Work Therapy
18 February



I'm not sure whether or not there is an element of irony in this posting's title or not.

Certainly, it is good to have some routine returning to my life and it is good to be back out of the house and among people again and it is good to be contributing but those are mostly head things and speak little of the heart.

My meeting with Janet and Colin at work last Friday was a crushing and dispiriting affair. As so often with management, they came to the meeting with a worked out proposal that was their only position. It really felt like a take it or leave it situation. And what was on offer was at the very bottom end of the scale of what I felt I wanted - a week of half days, followed by immediate full time work and the offer of an immediate introduction of a four day week with Mondays being the day off. And I was expected to take immediate decisions.

Maybe it's difficult for them both to comprehend the changes in me because they have only ever previously experienced me as a self-confident and assertive colleague who is not afraid to argue his case. However, I currently don't feel capable of standing my ground.

What I did manage to resist was the pressure to make promises I don't feel I can keep (I have no idea how long I'm going to feel on less than top form) and the pressure to agree to changes in contractual agreements there and then. In both cases, I placed my side of the argument into emails which I sent later. I feel happier about this. Even if I wasn't able to say things face to face, there is now a record of how I felt and what I wanted which can be referred back to later if needs be.

Ross had to put up with a very mopey David over the weekend. When I checked, I had lost some of the weight I had begun to put back on and the stress inventory which we have both been doing had crept back up for me if not to the high levels that it was in mid-January.

I had a calming drink with Roland and his Colin on the Saturday afternoon. Roland gave me the miniature synthesised radio which he had ordered for my Christmas present. It has arrived at a good time as I made use of it to listen to music on the bus whilst travelling to and from work. Both sympathised with my position and told me to hang on in.

It was much the same at Quakers on Sunday. However, being held in the light by my Quaker brethren will do me no harm at all. The good part of the meeting was being given some information about attenders gatherings this coming year. I hope to go to one at Swathmore Hall in the Lake District.

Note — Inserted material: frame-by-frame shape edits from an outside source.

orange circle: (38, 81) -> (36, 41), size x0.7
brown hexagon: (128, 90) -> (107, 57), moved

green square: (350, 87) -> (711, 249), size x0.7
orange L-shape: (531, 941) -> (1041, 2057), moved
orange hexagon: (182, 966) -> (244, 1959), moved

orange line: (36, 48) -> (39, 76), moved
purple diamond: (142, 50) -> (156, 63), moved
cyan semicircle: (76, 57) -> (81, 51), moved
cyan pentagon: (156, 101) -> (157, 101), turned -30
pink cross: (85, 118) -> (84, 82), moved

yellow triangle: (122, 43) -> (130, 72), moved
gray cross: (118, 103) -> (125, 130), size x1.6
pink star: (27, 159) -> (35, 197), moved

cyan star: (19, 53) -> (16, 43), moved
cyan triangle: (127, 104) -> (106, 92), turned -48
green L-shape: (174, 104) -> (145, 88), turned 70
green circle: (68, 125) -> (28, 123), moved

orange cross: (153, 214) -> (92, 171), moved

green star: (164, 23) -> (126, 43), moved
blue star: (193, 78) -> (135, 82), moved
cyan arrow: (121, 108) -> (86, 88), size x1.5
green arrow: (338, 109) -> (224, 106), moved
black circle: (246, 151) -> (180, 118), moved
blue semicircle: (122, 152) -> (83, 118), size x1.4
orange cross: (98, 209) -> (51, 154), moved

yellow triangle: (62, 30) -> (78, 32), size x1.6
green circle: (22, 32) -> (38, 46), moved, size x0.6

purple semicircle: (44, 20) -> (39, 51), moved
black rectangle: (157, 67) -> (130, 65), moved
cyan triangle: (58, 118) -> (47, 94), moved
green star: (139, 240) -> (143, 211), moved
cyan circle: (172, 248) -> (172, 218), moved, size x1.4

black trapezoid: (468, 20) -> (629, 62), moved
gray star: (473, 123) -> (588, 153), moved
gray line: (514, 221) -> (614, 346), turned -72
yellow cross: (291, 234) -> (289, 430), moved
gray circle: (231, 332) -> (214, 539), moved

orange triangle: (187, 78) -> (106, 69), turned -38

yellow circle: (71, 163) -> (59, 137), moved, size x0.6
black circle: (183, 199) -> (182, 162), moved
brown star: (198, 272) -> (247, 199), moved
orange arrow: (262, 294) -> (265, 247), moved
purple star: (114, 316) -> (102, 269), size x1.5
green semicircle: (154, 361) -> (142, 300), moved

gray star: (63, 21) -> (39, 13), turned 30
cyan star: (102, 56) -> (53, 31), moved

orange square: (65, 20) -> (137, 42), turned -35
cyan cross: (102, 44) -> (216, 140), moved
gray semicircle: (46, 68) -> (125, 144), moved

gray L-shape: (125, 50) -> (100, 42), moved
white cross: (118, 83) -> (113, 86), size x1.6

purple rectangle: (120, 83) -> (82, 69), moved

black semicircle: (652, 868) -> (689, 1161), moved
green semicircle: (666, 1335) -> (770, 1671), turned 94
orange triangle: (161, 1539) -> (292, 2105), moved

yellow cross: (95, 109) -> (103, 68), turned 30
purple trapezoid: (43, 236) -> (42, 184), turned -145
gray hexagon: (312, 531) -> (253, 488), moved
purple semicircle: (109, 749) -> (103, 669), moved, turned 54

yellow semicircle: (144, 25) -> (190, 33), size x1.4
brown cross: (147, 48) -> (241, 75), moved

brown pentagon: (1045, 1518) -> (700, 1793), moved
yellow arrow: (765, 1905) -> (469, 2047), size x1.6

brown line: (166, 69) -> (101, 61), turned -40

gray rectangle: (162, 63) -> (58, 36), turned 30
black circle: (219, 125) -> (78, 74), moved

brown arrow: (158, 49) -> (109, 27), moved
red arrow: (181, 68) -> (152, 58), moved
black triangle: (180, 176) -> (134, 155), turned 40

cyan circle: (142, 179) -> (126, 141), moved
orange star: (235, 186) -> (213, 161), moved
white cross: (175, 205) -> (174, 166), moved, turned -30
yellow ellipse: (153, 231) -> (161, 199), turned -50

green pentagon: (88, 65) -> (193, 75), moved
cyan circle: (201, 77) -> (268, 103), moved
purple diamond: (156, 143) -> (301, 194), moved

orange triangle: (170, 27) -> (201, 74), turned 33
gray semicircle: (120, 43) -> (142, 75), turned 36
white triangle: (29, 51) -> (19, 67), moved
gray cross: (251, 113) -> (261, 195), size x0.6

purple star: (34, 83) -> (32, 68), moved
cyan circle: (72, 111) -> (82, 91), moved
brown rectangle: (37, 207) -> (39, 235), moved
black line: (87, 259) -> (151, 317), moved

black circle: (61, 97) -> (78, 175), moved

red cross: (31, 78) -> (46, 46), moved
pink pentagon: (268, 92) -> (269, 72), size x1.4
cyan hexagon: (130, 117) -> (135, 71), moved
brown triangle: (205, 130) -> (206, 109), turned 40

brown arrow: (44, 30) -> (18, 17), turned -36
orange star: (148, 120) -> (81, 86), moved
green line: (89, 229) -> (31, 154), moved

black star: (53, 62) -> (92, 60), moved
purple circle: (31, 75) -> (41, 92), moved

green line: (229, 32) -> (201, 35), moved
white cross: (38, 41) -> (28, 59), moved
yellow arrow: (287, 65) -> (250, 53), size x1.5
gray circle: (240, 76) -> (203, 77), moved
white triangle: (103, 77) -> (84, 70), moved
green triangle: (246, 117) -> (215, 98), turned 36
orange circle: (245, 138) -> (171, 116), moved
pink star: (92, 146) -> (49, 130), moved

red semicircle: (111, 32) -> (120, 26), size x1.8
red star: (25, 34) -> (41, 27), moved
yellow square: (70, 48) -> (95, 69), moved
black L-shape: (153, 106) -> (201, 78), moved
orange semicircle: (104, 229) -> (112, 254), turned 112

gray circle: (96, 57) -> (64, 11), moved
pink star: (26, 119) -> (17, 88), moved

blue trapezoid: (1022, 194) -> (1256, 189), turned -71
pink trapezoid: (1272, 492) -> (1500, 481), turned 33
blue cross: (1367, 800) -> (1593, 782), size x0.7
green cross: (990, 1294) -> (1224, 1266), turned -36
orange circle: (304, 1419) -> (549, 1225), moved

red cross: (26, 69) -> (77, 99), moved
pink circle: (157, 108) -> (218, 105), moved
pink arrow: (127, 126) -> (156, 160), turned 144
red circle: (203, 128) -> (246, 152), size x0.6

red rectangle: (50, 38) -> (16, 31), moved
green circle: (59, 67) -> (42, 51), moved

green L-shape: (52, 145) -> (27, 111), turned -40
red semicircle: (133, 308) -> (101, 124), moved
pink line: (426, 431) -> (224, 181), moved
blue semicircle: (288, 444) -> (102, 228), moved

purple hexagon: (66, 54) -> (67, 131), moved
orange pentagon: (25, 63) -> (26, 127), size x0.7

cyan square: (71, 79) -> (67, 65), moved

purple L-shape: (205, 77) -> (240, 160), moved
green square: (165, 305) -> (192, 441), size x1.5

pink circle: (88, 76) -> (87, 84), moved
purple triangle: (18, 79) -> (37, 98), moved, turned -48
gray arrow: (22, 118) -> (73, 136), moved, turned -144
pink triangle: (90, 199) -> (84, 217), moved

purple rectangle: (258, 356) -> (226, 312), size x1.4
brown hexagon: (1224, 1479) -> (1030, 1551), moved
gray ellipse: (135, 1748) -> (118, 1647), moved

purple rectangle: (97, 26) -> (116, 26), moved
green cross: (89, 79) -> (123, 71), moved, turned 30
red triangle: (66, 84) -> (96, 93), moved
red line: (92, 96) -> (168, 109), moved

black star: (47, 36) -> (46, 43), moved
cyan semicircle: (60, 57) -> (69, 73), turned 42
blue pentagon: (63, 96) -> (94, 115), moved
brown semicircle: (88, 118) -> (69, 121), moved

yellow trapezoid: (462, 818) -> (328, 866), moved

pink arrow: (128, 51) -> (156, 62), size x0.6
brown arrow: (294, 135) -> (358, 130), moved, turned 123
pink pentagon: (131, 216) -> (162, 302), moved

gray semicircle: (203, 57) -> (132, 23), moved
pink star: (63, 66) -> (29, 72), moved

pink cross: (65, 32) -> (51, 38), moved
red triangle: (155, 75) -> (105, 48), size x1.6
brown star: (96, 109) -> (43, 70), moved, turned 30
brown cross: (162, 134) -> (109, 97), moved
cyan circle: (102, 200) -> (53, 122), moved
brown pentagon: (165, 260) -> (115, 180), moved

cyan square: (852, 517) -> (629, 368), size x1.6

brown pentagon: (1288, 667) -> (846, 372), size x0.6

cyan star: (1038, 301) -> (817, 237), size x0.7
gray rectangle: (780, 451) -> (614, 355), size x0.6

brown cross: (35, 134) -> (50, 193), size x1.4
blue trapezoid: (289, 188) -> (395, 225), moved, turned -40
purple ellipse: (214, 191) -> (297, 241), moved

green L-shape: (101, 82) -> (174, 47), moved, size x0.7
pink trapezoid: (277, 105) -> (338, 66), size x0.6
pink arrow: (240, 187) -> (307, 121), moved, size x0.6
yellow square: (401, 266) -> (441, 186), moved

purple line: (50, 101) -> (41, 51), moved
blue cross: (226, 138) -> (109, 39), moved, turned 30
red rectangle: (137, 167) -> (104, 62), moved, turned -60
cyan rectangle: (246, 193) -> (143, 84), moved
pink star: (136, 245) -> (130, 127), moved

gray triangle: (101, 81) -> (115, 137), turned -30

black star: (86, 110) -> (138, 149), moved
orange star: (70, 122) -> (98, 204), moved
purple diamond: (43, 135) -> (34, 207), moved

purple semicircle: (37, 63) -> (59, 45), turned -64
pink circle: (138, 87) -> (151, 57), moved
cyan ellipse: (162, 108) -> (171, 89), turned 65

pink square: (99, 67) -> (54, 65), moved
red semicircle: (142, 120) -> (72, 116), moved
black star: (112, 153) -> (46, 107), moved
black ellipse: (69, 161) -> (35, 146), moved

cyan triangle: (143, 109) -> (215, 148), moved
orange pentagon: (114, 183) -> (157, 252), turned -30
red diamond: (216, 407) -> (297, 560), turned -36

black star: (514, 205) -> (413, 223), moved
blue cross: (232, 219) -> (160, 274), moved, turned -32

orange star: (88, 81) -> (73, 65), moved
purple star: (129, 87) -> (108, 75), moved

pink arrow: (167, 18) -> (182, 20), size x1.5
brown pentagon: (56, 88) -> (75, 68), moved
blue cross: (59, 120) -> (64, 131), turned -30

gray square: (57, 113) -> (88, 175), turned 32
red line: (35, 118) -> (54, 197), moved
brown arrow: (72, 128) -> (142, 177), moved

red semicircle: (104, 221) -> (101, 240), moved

Monday was strange. Everyone at work was very nice and solicitous to the point of making me quite upset and tearful. I did very little apart from sort out some administrative business like my time sheets and email but I felt exhausted simply by being in the building.

Dr Dye had warned me that this would be a time of anxiety and so it was. On the Tuesday, I had a mild panic attack after I had been down in the basement area for a while. On the Wednesday, I felt even worse after I sat in on one of the training sessions and realised just how little I know and how difficult I am finding it at present to remember new information.

None of this has been particularly helped by the managers. Colin called in briefly on the Monday avowedly to check how things were going but in reality paying little attention to my answer and moving swiftly on to wanting to know whether I wanted to go to a four day week. I told him I did and put most of my reasons into an email. I saw him again the following day when he called on me not to make any up beat comment about the positive suggestions I had made but to tell me that he couldn't make any cast iron guarantees about future deployment. He's not followed that up with an email so there's no record apart from this private journal entry that the conversation ever took place. He's really not very good at the Human Resource game.

As for my project manager, Jill, the only time I saw her all week was when I asked for a meeting on the Monday. Other than that I have basically managed myself. In many ways I would prefer that. But I've basically been dropped because there's other more pressing issues elsewhere.

At least I was able to intersperse things with some family business. It being half term, my sister Linda and my God-daughter Mary came up from Epsom to visit my parents. I met up with them at Lime Street Station on Monday as they arrived by train and then took a trip over to my parents' house on the Wednesday afternoon to celebrate my parents' 54th wedding anniversary.

And I'm looking forwards to having Friday off and, therefore, a long weekend. Not surprisingly, I'm feeling more tired at the end of the week than I was at the beginning. And I'm not at all sure about the long haul yet.